#### MATERIAL SUPPLIED ####

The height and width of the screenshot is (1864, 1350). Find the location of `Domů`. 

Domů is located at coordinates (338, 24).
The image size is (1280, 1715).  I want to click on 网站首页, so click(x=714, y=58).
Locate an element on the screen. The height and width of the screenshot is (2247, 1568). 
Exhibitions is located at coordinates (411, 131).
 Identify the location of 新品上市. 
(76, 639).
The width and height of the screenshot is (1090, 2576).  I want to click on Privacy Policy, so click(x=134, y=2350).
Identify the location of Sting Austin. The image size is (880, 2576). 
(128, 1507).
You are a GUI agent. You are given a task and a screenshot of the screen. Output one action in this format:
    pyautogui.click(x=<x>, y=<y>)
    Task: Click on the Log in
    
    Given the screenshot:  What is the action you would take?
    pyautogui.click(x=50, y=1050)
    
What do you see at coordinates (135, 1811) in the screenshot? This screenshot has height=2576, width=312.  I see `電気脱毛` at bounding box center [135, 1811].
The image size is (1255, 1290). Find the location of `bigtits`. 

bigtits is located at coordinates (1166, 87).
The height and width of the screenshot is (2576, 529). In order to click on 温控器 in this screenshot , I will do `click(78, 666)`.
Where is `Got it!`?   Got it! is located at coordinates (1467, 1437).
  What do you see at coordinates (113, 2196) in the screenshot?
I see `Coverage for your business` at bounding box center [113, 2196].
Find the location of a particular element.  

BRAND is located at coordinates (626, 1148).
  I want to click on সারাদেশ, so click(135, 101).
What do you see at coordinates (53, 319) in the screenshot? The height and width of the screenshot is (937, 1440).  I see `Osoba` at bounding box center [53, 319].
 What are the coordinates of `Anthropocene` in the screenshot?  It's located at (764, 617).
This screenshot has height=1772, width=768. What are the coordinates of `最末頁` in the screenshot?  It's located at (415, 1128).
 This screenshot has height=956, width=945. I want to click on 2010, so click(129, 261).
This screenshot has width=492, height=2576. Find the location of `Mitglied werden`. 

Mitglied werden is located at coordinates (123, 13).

####

The range runs from the line above containing "Identify the location of 新品上市." to the line containing "You are a GUI", inclusive. Restate those lines word for word and no others.

- _EXERCISE ANSWER_:
 Identify the location of 新品上市. 
(76, 639).
The width and height of the screenshot is (1090, 2576).  I want to click on Privacy Policy, so click(x=134, y=2350).
Identify the location of Sting Austin. The image size is (880, 2576). 
(128, 1507).
You are a GUI agent. You are given a task and a screenshot of the screen. Output one action in this format:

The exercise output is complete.